[PROVIDED RECORDS]
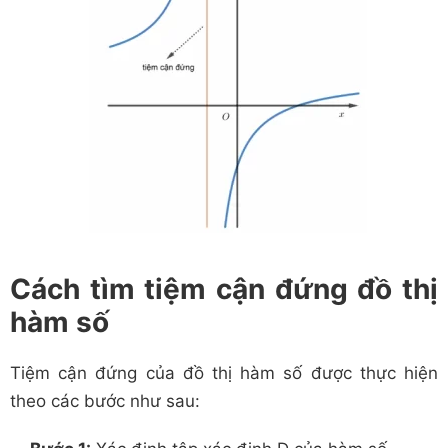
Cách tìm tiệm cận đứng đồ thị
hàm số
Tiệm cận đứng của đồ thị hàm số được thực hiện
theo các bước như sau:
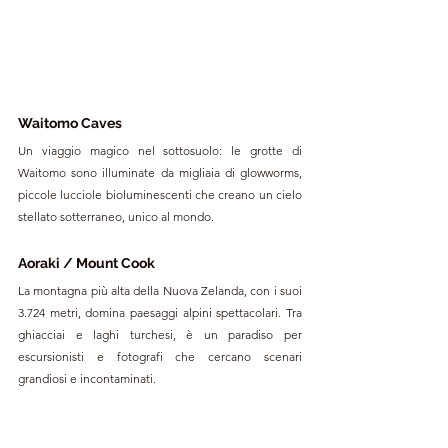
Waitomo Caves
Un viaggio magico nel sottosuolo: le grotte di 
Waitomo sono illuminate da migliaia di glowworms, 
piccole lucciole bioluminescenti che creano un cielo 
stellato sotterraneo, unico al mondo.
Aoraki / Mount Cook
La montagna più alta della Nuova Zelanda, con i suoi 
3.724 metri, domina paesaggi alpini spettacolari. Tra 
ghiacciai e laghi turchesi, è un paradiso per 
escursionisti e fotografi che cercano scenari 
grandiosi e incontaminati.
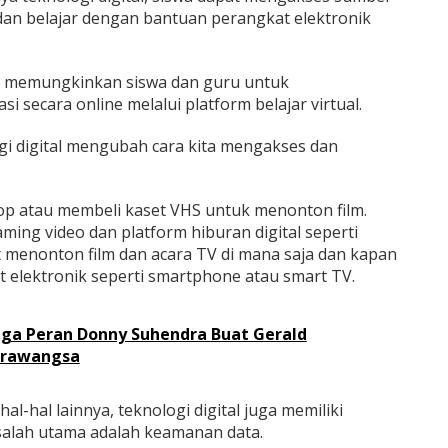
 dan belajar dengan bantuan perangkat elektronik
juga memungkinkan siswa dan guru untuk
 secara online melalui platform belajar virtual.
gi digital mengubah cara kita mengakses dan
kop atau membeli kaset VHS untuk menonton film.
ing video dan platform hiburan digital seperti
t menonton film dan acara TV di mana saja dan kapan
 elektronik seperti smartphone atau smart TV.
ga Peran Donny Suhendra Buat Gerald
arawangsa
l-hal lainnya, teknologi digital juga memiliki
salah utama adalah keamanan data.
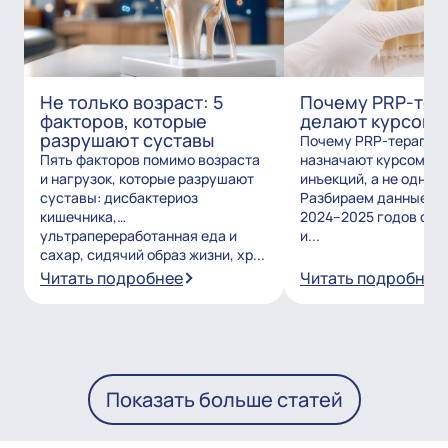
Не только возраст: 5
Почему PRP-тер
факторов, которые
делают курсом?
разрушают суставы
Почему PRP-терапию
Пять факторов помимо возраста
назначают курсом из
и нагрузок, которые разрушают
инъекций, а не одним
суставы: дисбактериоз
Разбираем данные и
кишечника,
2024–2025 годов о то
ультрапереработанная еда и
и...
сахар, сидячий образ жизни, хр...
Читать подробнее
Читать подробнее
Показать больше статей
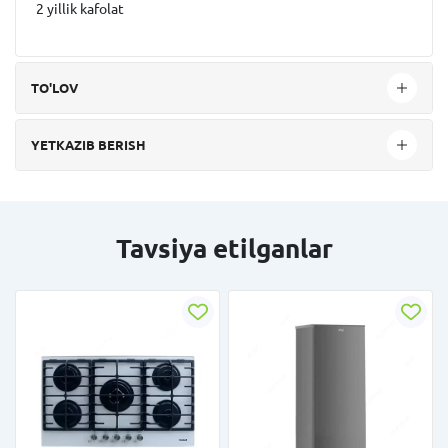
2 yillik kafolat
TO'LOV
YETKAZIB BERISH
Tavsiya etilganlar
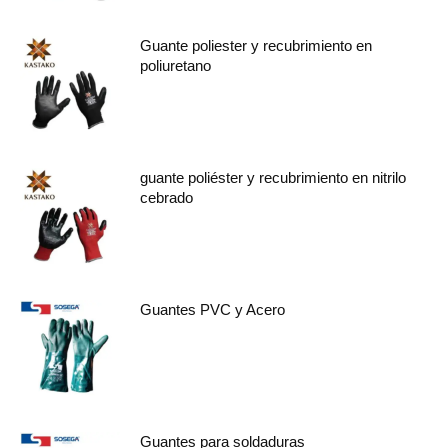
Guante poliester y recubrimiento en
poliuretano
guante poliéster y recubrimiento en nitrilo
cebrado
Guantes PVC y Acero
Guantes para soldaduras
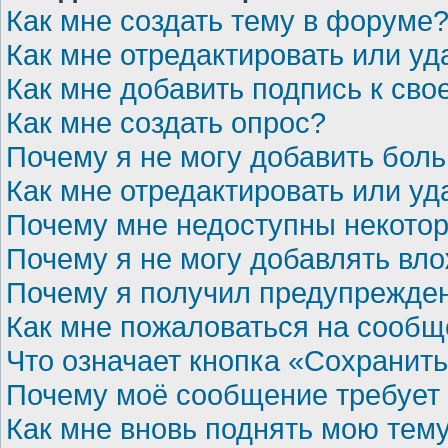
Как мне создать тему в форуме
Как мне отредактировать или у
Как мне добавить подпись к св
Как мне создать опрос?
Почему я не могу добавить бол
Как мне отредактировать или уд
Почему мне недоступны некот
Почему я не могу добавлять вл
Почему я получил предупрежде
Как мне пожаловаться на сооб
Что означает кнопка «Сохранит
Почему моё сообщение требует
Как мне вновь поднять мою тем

[DESCRIPTION OF THE TASK]
Nothing but the lines from the start of the records above through the line with "3.724 metri, domina" should be retyped, each exactly as written; leave out all pictures.

[WRITTEN ANSWER]
Cách tìm tiệm cận đứng đồ thị
hàm số
Tiệm cận đứng của đồ thị hàm số được thực hiện
theo các bước như sau:
Waitomo Caves
Un viaggio magico nel sottosuolo: le grotte di 
Waitomo sono illuminate da migliaia di glowworms, 
piccole lucciole bioluminescenti che creano un cielo 
stellato sotterraneo, unico al mondo.
Aoraki / Mount Cook
La montagna più alta della Nuova Zelanda, con i suoi 
3.724 metri, domina paesaggi alpini spettacolari. Tra 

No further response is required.